*** Opening of AVAILABLE DATA ***

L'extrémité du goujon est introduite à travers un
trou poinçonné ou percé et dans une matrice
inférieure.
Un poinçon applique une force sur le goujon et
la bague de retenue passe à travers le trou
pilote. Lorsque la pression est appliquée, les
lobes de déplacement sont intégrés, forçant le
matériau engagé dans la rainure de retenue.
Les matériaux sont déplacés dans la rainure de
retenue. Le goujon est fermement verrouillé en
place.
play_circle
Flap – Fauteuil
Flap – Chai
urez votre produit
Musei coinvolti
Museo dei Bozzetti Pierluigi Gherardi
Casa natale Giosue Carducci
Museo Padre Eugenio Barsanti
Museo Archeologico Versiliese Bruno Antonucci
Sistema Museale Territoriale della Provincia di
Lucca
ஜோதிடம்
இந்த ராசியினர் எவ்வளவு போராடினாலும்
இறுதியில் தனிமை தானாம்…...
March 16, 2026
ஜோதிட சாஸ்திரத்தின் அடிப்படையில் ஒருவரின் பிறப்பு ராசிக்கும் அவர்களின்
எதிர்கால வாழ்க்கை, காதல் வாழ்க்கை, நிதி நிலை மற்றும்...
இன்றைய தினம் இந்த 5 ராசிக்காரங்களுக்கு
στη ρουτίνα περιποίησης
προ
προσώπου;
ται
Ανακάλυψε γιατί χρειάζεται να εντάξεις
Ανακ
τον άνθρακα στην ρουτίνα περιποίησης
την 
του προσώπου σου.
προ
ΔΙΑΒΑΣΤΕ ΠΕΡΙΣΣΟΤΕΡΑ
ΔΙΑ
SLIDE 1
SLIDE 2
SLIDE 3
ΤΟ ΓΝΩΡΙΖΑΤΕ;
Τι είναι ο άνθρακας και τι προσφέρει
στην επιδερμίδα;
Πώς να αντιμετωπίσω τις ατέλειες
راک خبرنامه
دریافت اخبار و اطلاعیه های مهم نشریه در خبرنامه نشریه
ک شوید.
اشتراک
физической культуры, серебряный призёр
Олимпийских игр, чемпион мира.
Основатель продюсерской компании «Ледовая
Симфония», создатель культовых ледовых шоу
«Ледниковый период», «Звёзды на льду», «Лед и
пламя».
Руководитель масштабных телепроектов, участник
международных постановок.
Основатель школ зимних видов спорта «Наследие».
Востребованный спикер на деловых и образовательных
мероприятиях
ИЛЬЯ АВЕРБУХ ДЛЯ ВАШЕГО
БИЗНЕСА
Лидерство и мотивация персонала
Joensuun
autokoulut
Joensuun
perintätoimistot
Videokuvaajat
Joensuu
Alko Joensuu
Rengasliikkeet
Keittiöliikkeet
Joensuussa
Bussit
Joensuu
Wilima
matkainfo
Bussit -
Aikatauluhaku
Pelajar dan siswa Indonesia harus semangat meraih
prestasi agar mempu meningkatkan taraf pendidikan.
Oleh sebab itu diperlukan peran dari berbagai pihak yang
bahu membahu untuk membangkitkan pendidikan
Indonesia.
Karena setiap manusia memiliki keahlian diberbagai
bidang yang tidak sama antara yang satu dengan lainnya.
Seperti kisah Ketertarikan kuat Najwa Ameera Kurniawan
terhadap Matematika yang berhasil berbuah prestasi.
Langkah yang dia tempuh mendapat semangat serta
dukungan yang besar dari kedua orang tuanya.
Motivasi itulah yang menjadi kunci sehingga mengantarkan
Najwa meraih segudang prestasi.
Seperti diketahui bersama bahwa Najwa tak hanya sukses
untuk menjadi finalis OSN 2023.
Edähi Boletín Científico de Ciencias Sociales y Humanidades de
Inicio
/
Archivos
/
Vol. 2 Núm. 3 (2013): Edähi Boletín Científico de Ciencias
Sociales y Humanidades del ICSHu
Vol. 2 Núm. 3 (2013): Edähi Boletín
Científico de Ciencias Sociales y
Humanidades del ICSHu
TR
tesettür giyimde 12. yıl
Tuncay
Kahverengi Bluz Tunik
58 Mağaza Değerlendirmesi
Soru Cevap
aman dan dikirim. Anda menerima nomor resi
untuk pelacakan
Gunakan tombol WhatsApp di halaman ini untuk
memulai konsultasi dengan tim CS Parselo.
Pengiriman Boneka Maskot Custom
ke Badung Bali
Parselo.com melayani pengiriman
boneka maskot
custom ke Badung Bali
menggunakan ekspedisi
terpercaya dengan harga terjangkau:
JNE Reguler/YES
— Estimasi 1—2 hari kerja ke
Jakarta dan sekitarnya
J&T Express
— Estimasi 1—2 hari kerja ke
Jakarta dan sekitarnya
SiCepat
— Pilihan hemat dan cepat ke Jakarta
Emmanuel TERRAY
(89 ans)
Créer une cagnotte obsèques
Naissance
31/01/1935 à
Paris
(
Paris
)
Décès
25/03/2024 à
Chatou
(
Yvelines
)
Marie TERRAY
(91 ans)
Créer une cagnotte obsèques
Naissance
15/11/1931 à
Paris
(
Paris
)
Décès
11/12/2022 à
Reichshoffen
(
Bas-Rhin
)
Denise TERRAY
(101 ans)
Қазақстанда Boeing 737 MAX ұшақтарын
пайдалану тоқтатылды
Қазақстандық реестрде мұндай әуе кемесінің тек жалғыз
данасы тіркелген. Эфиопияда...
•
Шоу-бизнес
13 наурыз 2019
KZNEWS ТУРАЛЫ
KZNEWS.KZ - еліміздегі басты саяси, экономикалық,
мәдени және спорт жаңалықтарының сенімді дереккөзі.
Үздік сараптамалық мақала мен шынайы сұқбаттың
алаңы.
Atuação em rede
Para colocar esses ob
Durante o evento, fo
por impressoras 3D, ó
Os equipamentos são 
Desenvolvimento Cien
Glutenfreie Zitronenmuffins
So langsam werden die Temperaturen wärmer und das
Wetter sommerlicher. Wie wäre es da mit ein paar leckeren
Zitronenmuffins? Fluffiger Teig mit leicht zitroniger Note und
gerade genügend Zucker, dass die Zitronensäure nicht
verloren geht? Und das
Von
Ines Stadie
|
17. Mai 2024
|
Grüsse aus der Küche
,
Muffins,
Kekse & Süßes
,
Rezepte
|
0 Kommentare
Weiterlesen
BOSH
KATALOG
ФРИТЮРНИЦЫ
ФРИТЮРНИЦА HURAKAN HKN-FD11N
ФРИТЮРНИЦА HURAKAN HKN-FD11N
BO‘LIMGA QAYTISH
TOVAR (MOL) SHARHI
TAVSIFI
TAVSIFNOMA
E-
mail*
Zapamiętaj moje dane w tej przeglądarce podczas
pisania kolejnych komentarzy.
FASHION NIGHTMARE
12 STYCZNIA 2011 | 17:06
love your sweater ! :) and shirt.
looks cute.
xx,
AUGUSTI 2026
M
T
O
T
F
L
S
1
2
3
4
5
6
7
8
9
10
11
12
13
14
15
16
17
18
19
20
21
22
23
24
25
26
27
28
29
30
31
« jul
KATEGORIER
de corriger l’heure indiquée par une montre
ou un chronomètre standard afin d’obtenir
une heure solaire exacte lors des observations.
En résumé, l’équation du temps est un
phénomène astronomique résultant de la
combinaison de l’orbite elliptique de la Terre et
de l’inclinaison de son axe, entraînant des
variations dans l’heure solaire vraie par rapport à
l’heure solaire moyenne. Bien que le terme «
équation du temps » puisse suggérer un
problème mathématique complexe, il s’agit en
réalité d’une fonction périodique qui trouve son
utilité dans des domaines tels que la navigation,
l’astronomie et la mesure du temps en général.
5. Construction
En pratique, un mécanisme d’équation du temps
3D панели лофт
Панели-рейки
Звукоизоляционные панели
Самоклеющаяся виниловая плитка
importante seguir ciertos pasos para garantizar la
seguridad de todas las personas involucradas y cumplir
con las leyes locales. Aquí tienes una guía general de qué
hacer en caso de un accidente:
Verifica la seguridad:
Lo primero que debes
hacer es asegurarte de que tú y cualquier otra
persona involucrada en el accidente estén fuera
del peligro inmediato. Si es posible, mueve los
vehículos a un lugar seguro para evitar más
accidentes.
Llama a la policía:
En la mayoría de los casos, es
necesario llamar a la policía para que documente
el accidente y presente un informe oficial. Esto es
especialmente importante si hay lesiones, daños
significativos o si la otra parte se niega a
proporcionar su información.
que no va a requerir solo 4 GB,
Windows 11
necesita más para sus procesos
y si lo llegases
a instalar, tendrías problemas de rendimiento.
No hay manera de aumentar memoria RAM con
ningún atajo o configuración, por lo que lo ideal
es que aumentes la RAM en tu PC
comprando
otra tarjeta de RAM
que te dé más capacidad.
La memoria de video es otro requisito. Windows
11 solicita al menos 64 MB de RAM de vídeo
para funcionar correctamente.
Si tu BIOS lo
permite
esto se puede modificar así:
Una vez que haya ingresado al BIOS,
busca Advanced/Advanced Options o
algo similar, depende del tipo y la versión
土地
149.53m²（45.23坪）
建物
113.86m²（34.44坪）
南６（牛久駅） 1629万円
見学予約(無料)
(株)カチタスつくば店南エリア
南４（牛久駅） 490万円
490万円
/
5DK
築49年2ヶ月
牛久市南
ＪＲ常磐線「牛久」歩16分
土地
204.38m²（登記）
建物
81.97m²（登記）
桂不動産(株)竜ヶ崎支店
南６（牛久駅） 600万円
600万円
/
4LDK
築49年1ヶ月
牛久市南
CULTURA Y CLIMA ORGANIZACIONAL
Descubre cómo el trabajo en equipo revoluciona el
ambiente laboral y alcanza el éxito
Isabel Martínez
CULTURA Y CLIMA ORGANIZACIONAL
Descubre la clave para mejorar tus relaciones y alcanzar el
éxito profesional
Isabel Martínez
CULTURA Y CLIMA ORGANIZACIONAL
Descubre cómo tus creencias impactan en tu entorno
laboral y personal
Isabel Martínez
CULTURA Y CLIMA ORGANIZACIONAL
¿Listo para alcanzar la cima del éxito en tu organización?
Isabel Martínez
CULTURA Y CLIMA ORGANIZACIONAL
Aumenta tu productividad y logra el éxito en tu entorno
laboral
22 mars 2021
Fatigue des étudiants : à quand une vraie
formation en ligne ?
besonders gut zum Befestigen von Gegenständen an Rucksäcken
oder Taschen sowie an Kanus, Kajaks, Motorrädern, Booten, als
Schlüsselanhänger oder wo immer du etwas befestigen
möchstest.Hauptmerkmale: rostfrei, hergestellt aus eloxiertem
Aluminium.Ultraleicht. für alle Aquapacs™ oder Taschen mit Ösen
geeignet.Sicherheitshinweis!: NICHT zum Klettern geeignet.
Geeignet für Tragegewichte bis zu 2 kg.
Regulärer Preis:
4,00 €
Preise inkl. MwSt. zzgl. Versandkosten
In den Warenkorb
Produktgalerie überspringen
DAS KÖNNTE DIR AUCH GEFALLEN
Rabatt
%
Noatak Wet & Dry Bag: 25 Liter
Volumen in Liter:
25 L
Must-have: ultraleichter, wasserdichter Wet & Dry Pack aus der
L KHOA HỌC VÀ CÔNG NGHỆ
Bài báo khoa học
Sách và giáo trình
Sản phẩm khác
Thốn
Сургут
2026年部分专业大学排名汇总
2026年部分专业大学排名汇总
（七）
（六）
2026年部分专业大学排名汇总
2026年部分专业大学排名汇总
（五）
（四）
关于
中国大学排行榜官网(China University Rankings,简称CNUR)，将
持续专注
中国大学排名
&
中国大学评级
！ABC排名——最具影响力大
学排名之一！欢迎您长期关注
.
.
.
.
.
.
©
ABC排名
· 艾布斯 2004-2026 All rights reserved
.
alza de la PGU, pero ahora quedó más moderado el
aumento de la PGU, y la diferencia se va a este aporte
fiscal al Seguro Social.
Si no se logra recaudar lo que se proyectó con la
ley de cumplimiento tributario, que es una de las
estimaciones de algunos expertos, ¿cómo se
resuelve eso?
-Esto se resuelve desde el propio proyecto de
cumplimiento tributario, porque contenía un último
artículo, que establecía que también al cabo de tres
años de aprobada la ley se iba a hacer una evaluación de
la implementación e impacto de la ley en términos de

*** Close of AVAILABLE DATA ***

### ASSIGNMENT
The required output is every line from the one with "resuelve eso?" to the final line of the entries, repeated exactly and with nothing else.

### EXPECTED ANSWER
resuelve eso?
-Esto se resuelve desde el propio proyecto de
cumplimiento tributario, porque contenía un último
artículo, que establecía que también al cabo de tres
años de aprobada la ley se iba a hacer una evaluación de
la implementación e impacto de la ley en términos de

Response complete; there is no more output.